Echoing this focus on the self, the Los Angeles-based certified sex educator Suzannah Weiss believes that the pandemic has made people more comfortable being alone. “Many people have been surprised to realise that they can, in fact, go months and maybe years without any romantic or sexual connection and be absolutely fine. People have found other things to fill their time, like new career-related projects and hobbies. So, they're less willing to sacrifice their time and energy for someone who isn't right for them. Instead, they're wanting to be clear on what they want and limit their interactions to those who can provide it.”

“Singles have felt the fragility of time in dating and I’ve heard so many talk about how disconnected they feel from what they truly desire that they have taken stock of what they do want, and aren’t afraid to communicate it”
Sarah Louise Ryan, dating and relationships expert

This all sounds very practical, logical, and sensible. There is only so much time you can invest in awkward silences on doomed first dates. Why not, instead, focus on yourself instead of fumbling your way through a difficult conversation. But is it healthy to dismiss other people so quickly? Is it right to think that time spent with someone you don’t immediately connect with is time wasted? Often making connections with people over the long term can be extremely rewarding.

Surely there is a threshold beyond which modern ideas of self-care and self-love become agents for driving people apart, making them feel more isolated and less connected to a community? We’ve all heard of the trend of removing toxic energy from our lives and ‘cutting out toxic people who don’t benefit us’ but surely this approach, in the long term, can help to create a more intolerant society where people are not willing to help friends, family and potential partners through difficult periods.

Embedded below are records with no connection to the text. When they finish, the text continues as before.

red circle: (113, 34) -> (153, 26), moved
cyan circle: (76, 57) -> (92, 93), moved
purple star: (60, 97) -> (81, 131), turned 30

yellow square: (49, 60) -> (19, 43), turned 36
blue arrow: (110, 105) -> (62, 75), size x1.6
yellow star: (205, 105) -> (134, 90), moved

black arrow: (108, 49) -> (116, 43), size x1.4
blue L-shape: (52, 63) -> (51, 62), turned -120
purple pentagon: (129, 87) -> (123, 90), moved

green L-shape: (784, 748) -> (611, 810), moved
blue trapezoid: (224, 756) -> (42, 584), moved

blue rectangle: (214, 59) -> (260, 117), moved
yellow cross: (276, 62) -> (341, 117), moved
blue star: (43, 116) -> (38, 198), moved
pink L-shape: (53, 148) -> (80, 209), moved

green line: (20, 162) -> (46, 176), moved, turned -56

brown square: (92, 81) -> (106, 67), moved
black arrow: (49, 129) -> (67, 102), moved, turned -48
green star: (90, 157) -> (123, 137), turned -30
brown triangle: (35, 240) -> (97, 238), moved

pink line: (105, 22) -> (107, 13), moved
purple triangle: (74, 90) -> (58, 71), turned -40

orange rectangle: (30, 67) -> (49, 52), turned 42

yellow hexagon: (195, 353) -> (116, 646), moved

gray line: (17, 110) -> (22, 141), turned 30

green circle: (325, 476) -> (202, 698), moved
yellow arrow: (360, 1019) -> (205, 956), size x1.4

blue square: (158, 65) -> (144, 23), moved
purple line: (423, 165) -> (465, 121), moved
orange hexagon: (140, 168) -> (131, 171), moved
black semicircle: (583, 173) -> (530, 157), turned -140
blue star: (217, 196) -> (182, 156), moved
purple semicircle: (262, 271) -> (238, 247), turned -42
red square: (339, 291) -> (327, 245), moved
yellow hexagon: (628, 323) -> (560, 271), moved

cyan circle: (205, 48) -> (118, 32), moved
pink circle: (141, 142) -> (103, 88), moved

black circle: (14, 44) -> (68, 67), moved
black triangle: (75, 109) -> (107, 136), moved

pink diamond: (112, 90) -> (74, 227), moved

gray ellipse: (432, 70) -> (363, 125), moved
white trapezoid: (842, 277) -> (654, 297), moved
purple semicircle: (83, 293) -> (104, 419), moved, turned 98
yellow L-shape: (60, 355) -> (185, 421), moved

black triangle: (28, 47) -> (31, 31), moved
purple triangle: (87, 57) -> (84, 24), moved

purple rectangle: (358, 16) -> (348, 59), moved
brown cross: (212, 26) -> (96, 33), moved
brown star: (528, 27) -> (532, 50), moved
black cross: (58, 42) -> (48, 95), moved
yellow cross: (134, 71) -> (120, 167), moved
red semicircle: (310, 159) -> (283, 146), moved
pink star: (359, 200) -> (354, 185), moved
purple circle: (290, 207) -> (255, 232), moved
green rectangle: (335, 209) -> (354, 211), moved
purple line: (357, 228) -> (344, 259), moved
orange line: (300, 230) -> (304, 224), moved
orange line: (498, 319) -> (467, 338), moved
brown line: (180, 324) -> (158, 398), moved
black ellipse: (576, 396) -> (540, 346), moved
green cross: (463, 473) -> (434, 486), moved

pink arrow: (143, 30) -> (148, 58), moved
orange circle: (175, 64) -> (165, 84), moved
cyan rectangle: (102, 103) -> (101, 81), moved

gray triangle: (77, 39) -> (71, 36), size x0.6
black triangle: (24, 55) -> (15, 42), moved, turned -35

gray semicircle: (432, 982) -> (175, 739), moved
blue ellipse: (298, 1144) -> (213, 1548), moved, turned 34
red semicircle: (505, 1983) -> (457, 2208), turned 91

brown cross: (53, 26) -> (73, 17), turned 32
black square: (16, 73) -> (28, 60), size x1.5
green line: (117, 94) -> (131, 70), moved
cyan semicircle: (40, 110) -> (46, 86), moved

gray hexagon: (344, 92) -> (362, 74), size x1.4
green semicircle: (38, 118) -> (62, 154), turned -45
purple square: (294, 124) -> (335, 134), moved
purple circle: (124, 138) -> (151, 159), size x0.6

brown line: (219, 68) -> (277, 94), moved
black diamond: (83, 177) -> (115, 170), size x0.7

For Sarah Louise Ryan, international matchmaker and dating and relationship expert, people are simply being more transparent than ever before about what they want in dating, in the bedroom and in their love life, and that’s a good thing. “Singles have felt the fragility of time in dating and I’ve heard so many talk about how disconnected they feel from what they truly desire that they have taken stock of what they do want and aren’t afraid to communicate it.”

“The modern dating landscape before the pandemic was confusing and so many singles complained of dating burnout. I believe, whilst I don’t enjoy the term because “corona” no doubt makes the brain jump to negativity, is actually a good thing so singles can stay on track to attracting what and who they want into their love lives.”

Ultimately, ‘coronesty’ is a good thing, Ryan argues, as people are more easily able to avoid sinking time, energy, emotion into sexual experiences with people who had other interests to them. “Whilst coronesty might feel very cut and dry on the dating landscape it means that both people are clear about what they want and if they don’t align they can continue the search until they connect with someone with whom they have both chemistry and the same intentions as they connect.”